La huella de Álvaro Siza en Mula

Cristóbal Gabarrón y Álvaro Siza, anoche en el Palacio Almudí de Murcia./
Cristóbal Gabarrón y Álvaro Siza, anoche en el Palacio Almudí de Murcia.

El Palacio Almudí muestra su proyecto para construir el Centro Gabarrón de Creación Artística. El célebre arquitecto portugués, Premio Pritzker en 1992, está siendo homenajeado estos días en la UCAM

ANTONIO ARCO

Un sueño, largamente acariciado, a punto de hacerse realidad: el del pintor y escultor Cristóbal Gabarrón (Mula, 1945). Un arquitecto portugués, nacido en Matosinhos en 1933 y Premio Pritzker en 1992, entregado con entusiasmo a que así sea.
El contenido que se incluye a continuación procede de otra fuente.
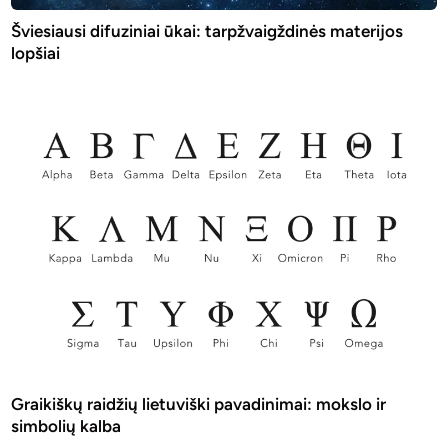
Šviesiausi difuziniai ūkai: tarpžvaigždinės materijos
lopšiai
Graikiškų raidžių lietuviški pavadinimai: mokslo ir
simbolių kalba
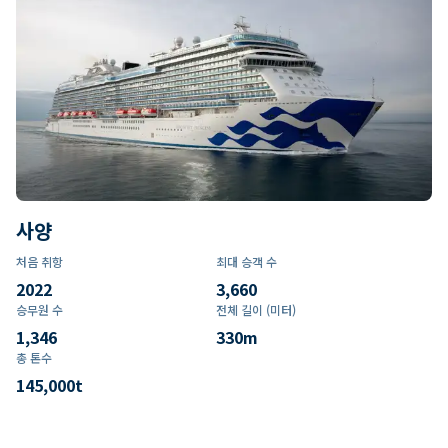
사양
처음 취항
최대 승객 수
2022
3,660
승무원 수
전체 길이 (미터)
1,346
330
m
총 톤수
145,000
t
Y un pueblo, Mula, que se beneficiará de la unión de ambas voluntades. Porque ya está listo el proyecto arquitectónico para la creación del Centro Gabarrón de Creación Artística para Mula, que está siendo objeto de estudio en el III Congreso Internacional de Arte, Arquitectura y Patrimonio que, organizado por la Cátedra Internacional de las Artes Cristóbal Gabarrón -del Grado en Arquitectura de la UCAM- se clausura hoy. Con tal motivo, ayer se inauguró en la Sala de Columnas del Palacio Almudí, y también en colaboración con la UCAM, la exposición 'Espacio y paisaje. Homenaje a Siza', que permanecerá abierta hasta el 9 de abril.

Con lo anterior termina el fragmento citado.